Copy, word for word, the lines of the listing below from the line with "Sembilan Wali - Film Wali Songo Full Movie" up to and including the line with "vặn núm đánh sữa ở bên hông máy để sử dụng.". Drop the pictures.

• • •

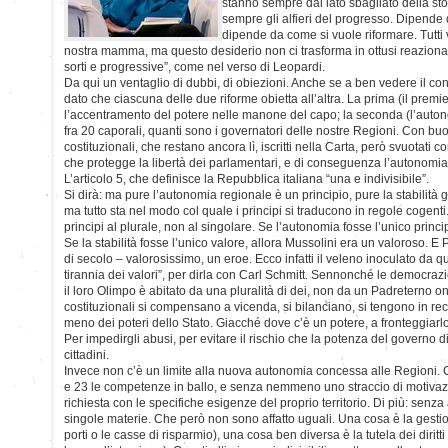
stanno sempre dal lato sbagliato della stor
sempre gli alfieri del progresso. Dipende 
dipende da come si vuole riformare. Tutti
nostra mamma, ma questo desiderio non ci trasforma in ottusi reazionar
sorti e progressive”, come nel verso di Leopardi.
Da qui un ventaglio di dubbi, di obiezioni. Anche se a ben vedere il con
dato che ciascuna delle due riforme obietta all’altra. La prima (il premi
l’accentramento del potere nelle manone del capo; la seconda (l’autono
fra 20 caporali, quanti sono i governatori delle nostre Regioni. Con bu
costituzionali, che restano ancora lì, iscritti nella Carta, però svuotati c
che protegge la libertà dei parlamentari, e di conseguenza l’autonomi
L’articolo 5, che definisce la Repubblica italiana “una e indivisibile”.
Si dirà: ma pure l’autonomia regionale è un principio, pure la stabilità 
ma tutto sta nel modo col quale i principi si traducono in regole cogenti. 
principi al plurale, non al singolare. Se l’autonomia fosse l’unico princi
Se la stabilità fosse l’unico valore, allora Mussolini era un valoroso. E 
di secolo – valorosissimo, un eroe. Ecco infatti il veleno inoculato da q
tirannia dei valori”, per dirla con Carl Schmitt. Sennonché le democrazie
il loro Olimpo è abitato da una pluralità di dei, non da un Padreterno on
costituzionali si compensano a vicenda, si bilanciano, si tengono in rec
meno dei poteri dello Stato. Giacché dove c’è un potere, a fronteggiarl
Per impedirgli abusi, per evitare il rischio che la potenza del governo
cittadini.
Invece non c’è un limite alla nuova autonomia concessa alle Regioni. 
e 23 le competenze in ballo, e senza nemmeno uno straccio di motiva
richiesta con le specifiche esigenze del proprio territorio. Di più: senza 
singole materie. Che però non sono affatto uguali. Una cosa è la gestio
porti o le casse di risparmio), una cosa ben diversa è la tutela dei diritti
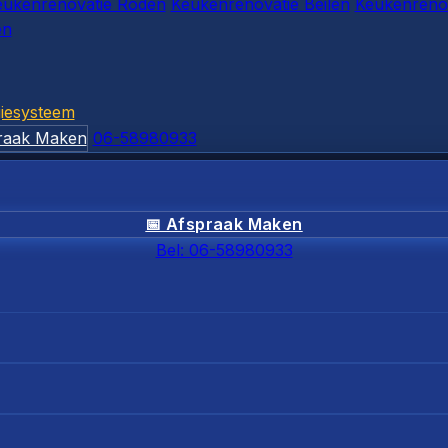
eukenrenovatie Roden
Keukenrenovatie Beilen
Keukenrenov
en
iesysteem
raak Maken
06-58980933
📅 Afspraak Maken
Bel: 06-58980933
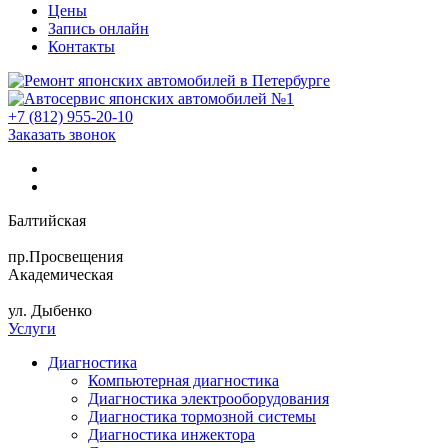
Цены
Запись онлайн
Контакты
+7 (812) 955-20-10
Заказать звонок
Балтийская
пр.Просвещения
Академическая
ул. Дыбенко
Услуги
Диагностика
Компьютерная диагностика
Диагностика электрооборудования
Диагностика тормозной системы
Диагностика инжектора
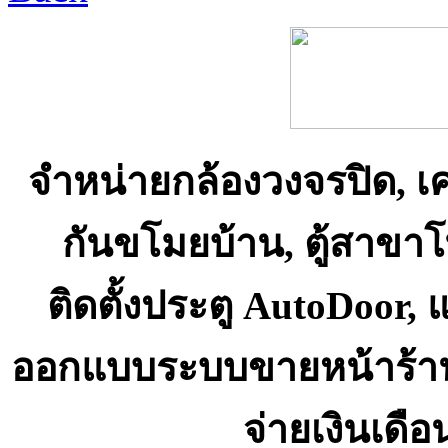
จำหน่ายกล้องวงจรปิด, เ
กันขโมยบ้าน, ตู้สาขา
ติดตั้งประตู AutoDoor,
ออกแบบระบบขายหน้าร้า
จ่ายเงินเดื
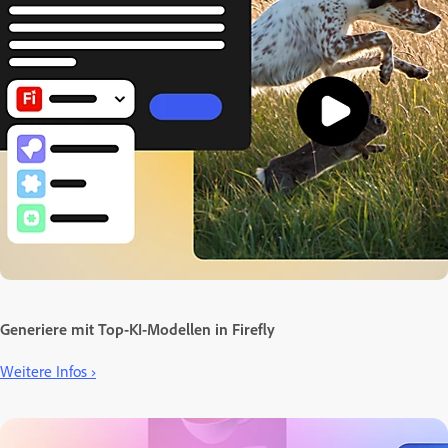
Generiere mit Top-KI-Modellen in Firefly
Weitere Infos ›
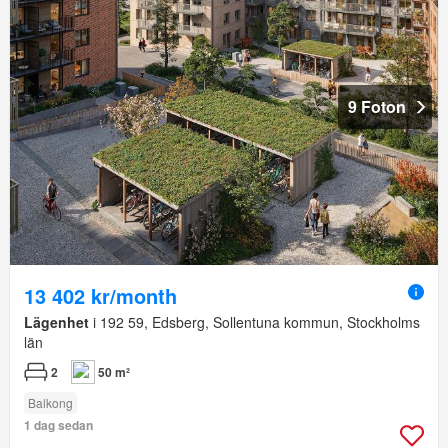
9 Foton
13 402 kr/month
Lägenhet
i 192 59, Edsberg, Sollentuna kommun, Stockholms
län
2
50 m²
Balkong
1 dag sedan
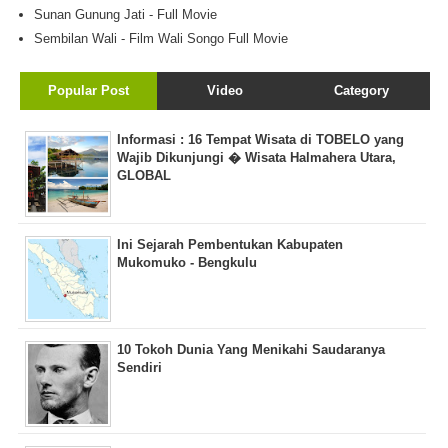
Sunan Gunung Jati - Full Movie
Sembilan Wali - Film Wali Songo Full Movie
Popular Post
Video
Category
Informasi : 16 Tempat Wisata di TOBELO yang
Wajib Dikunjungi � Wisata Halmahera Utara,
GLOBAL
Ini Sejarah Pembentukan Kabupaten
Mukomuko - Bengkulu
10 Tokoh Dunia Yang Menikahi Saudaranya
Sendiri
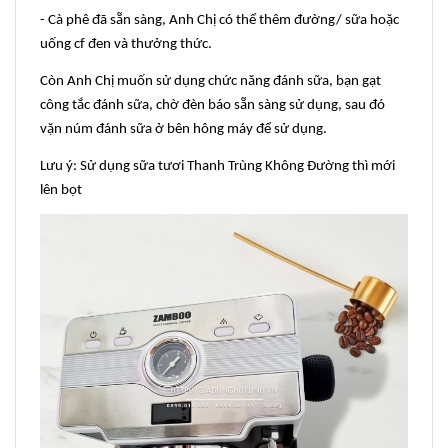
- Cà phê đã sẵn sàng, Anh Chị có thể thêm đường/ sữa hoặc
uống cf đen và thưởng thức.
Còn Anh Chị muốn sử dụng chức năng đánh sữa, bạn gạt
công tắc đánh sữa, chờ đèn báo sẵn sàng sử dụng, sau đó
vặn núm đánh sữa ở bên hông máy để sử dụng.
Lưu ý: Sử dụng sữa tươi Thanh Trùng Không Đường thì mới
lên bọt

• • •

Final answer »
Sembilan Wali - Film Wali Songo Full Movie
Popular Post
Video
Category
Informasi : 16 Tempat Wisata di TOBELO yang
Wajib Dikunjungi � Wisata Halmahera Utara,
GLOBAL
Ini Sejarah Pembentukan Kabupaten
Mukomuko - Bengkulu
10 Tokoh Dunia Yang Menikahi Saudaranya
Sendiri
- Cà phê đã sẵn sàng, Anh Chị có thể thêm đường/ sữa hoặc
uống cf đen và thưởng thức.
Còn Anh Chị muốn sử dụng chức năng đánh sữa, bạn gạt
công tắc đánh sữa, chờ đèn báo sẵn sàng sử dụng, sau đó
vặn núm đánh sữa ở bên hông máy để sử dụng.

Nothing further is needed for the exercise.